### WHAT THE TASK REQUIRES
Counting every line in the records below that holds "Jyderup", give the total and add nothing.
——
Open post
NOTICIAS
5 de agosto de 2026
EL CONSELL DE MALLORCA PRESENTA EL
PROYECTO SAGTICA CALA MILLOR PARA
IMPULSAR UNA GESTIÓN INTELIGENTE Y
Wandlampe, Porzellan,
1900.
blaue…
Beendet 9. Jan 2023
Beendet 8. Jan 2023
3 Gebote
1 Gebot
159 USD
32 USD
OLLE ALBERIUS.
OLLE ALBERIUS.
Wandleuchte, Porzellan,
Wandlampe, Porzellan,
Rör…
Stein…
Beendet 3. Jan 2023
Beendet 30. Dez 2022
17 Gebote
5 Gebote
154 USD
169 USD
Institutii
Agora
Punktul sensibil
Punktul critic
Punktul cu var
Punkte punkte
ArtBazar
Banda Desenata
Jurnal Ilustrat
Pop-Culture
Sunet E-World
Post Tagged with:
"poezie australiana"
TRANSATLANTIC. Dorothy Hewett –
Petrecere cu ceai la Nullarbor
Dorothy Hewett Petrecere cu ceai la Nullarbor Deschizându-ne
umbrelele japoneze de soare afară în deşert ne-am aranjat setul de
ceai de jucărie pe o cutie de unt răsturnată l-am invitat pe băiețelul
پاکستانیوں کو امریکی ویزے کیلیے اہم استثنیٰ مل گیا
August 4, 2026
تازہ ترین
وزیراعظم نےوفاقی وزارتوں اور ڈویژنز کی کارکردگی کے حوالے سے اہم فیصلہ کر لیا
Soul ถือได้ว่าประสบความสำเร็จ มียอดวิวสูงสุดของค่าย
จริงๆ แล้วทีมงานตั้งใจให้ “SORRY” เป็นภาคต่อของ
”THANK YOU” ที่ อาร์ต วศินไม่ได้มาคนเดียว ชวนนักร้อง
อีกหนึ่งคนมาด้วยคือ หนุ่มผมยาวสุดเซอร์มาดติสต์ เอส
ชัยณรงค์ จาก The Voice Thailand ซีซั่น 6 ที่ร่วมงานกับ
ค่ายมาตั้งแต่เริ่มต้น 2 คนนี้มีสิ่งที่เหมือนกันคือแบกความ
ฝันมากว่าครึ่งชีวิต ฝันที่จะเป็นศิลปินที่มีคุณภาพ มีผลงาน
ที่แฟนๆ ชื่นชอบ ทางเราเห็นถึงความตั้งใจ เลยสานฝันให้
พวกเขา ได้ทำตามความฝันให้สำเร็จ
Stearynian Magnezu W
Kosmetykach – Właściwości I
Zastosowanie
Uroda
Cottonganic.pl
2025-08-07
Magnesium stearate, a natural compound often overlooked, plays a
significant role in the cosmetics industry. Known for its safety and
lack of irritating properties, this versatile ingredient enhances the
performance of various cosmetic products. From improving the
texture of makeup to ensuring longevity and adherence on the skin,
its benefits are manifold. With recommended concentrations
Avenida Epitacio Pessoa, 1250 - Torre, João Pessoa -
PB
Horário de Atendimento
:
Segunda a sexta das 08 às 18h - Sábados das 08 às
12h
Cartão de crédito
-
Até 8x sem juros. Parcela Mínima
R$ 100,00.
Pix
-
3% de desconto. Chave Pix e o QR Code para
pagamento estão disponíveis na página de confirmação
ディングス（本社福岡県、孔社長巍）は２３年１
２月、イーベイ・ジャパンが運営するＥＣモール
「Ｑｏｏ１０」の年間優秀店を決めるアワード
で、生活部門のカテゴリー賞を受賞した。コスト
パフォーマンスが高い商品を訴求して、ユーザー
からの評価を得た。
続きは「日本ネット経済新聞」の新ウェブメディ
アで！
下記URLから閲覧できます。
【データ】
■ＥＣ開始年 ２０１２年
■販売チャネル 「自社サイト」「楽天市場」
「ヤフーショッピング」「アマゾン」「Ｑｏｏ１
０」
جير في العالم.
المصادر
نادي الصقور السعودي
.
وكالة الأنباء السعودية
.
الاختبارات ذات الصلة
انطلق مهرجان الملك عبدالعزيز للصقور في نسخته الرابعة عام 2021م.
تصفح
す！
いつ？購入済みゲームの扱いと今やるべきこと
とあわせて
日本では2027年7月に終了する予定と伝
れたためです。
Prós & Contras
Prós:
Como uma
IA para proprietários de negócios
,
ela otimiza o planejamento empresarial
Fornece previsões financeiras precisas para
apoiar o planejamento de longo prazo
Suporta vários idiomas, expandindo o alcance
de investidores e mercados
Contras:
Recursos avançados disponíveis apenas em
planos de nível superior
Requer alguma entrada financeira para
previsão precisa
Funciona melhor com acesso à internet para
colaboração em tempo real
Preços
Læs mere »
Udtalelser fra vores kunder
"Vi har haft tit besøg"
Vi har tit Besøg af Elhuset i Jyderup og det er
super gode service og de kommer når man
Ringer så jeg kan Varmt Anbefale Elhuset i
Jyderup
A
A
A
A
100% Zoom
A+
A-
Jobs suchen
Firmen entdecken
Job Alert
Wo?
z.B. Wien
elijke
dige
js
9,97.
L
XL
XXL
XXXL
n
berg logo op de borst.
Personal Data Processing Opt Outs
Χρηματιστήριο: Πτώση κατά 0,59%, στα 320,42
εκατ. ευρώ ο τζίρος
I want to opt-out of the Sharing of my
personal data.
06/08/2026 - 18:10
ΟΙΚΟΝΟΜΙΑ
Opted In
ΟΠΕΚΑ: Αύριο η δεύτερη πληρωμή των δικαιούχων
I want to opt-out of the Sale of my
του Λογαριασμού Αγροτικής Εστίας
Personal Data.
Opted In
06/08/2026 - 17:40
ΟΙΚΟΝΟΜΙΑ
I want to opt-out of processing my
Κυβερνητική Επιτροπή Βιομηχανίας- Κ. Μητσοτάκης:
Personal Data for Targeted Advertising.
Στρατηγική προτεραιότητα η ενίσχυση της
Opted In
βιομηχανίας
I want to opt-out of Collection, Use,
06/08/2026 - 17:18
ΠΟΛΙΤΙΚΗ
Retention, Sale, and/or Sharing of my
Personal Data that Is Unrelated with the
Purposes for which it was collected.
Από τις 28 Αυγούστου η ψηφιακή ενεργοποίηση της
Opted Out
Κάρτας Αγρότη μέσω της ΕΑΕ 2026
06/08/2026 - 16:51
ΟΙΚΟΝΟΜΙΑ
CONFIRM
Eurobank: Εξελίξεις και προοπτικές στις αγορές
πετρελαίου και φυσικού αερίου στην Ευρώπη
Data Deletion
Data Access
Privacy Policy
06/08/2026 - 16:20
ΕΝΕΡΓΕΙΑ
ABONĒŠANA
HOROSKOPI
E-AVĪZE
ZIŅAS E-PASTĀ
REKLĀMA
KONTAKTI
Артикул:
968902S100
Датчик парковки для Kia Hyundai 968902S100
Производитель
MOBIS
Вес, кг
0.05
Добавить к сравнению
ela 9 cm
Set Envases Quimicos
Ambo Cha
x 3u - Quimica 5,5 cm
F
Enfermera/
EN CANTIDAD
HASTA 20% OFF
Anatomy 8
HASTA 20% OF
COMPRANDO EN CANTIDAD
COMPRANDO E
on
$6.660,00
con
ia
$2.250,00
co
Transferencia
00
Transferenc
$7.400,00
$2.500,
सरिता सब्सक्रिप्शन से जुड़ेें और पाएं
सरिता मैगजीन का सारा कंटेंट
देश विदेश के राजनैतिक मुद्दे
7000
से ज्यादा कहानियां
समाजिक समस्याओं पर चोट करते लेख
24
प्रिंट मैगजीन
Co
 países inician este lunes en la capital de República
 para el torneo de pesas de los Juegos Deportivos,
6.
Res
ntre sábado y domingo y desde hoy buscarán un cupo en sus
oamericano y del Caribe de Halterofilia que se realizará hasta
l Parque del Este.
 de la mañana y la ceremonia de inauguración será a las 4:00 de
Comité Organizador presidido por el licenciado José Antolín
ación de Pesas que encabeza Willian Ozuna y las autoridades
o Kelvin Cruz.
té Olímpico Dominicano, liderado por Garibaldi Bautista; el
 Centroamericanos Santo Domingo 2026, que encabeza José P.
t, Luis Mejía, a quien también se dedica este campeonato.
——
### RESPONSE BELOW
2